The rally has legs. I suspect we’ll see the S&P 500 continue its climb for at least another month, probably running back to the 950 to 1,000 level. However, as I’ve often written lately, I seriously doubt we’re looking at a straight line higher from here. Those looking for a quick return to the bull market days leading up to the 2007 top are likely to be sorely disappointed.

There are tentative signs of a US economic recovery, or at least stabilization. The fourth quarter of 2008 or the first quarter of 2009 likely marked the trough of this recession. Although this doesn’t mean the US economy will start growing, it’s unlikely to continue shrinking at a 6-percent-plus pace for the balance of this year.

Longtime readers know I follow the Conference Board’s Index of US Leading Economic Indicators (LEI) closely. Each month I present a detailed analysis of LEI, including its 10 constituent indicators. For my most recent analysis, check out the March 20, 2009 issue

The LEI is only released monthly, but many of the constituent indicators are reported ahead of time. Some will be sharply positive for March. For example, the stock market saw an outstanding run in the month of March, climbing about 20 percent. Because that’s a component of LEI it will drive the indicator higher.

In addition, recent reports on durable goods suggest stabilization in other parts of the economy. Even today’s jobless claims data, while far from a bullish report, suggests that the pace of job losses is no longer accelerating. All these points suggest that we will see a nice bump higher in March LEI when the number is reported on April 20. With the market trading at such depressed levels, even less bad news is good news.

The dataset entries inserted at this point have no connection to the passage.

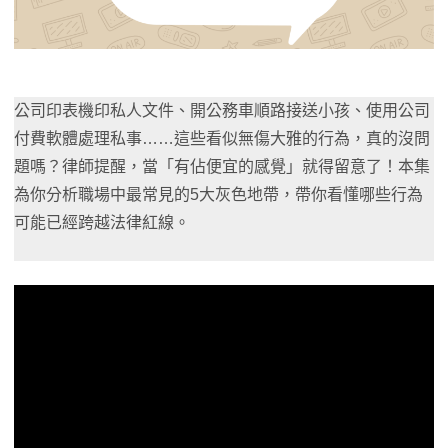
公司印表機印私人文件、開公務車順路接送小孩、使用公司
付費軟體處理私事……這些看似無傷大雅的行為，真的沒問
題嗎？律師提醒，當「有佔便宜的感覺」就得留意了！本集
為你分析職場中最常見的5大灰色地帶，帶你看懂哪些行為
可能已經跨越法律紅線。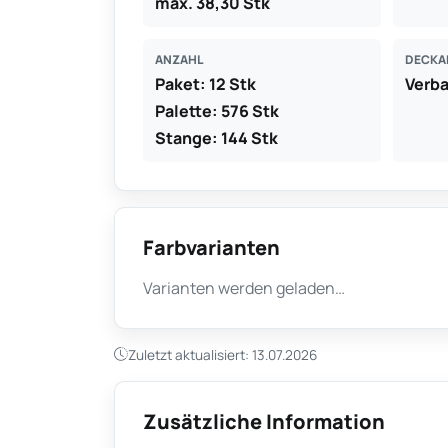
max. 38,30 Stk
ANZAHL
DECKA
Paket: 12 Stk
Verb
Palette: 576 Stk
Stange: 144 Stk
Farbvarianten
Varianten werden geladen…
Zuletzt aktualisiert: 13.07.2026
Zusätzliche Information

And value investing legend Benjamin Graham once said, “In the short run the market is a voting machine, in the long run it’s a weighing machine.” This is why it’s important to pay attention to more technical indicators when gauging short-term market movement. On this score, I also see some signs of life; check out my chart below.

Source: StockCharts.com

This chart shows the number of stocks trading on the New York Stock Exchange (NYSE) hitting new 52-week highs minus the number of stocks hitting new 52-week lows. During market declines, it’s typical that this indicator will register a large negative number; this just means that a large number of stocks are hitting new lows and only a handful are hitting new highs.

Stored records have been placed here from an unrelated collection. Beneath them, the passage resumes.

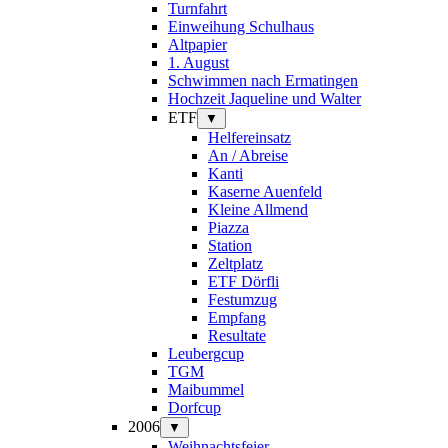
Turnfahrt
Einweihung Schulhaus
Altpapier
1. August
Schwimmen nach Ermatingen
Hochzeit Jaqueline und Walter
ETF
▼
Helfereinsatz
An / Abreise
Kanti
Kaserne Auenfeld
Kleine Allmend
Piazza
Station
Zeltplatz
ETF Dörfli
Festumzug
Empfang
Resultate
Leubergcup
TGM
Maibummel
Dorfcup
2006
▼
Weihnachtsfeier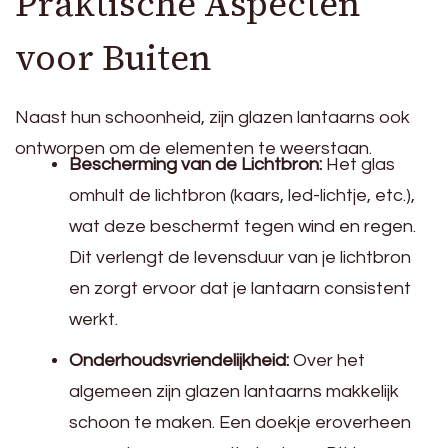
Praktische Aspecten
voor Buiten
Naast hun schoonheid, zijn glazen lantaarns ook
ontworpen om de elementen te weerstaan.
Bescherming van de Lichtbron:
Het glas
omhult de lichtbron (kaars, led-lichtje, etc.),
wat deze beschermt tegen wind en regen.
Dit verlengt de levensduur van je lichtbron
en zorgt ervoor dat je lantaarn consistent
werkt.
Onderhoudsvriendelijkheid:
Over het
algemeen zijn glazen lantaarns makkelijk
schoon te maken. Een doekje eroverheen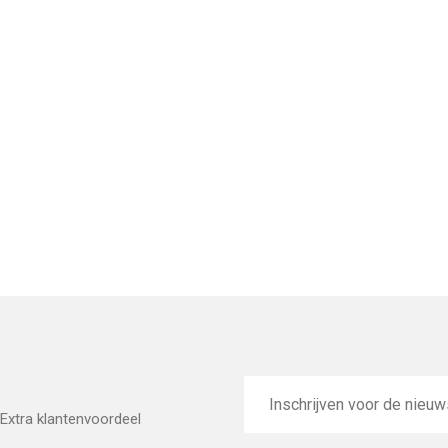
E-
mailadres
Extra klantenvoordeel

As you can see, the indicator touched about -2,500 back in early October as the credit crunch intensified and Congress dithered on the $700 billion Troubled Asset Relief Program (TARP). Although the S&P 500 made a new low in late November, the intensity of the selling appeared to abate. The indicator bottomed out at less than -1,500, well above its October lows.

After a brief year-end rally fizzled out in early January, the market once again plunged, breaking its November lows and touching the 665 area. Yet, while this was a significant technical breakdown, the selling intensity moderated yet again and this indicator bottomed out around -800.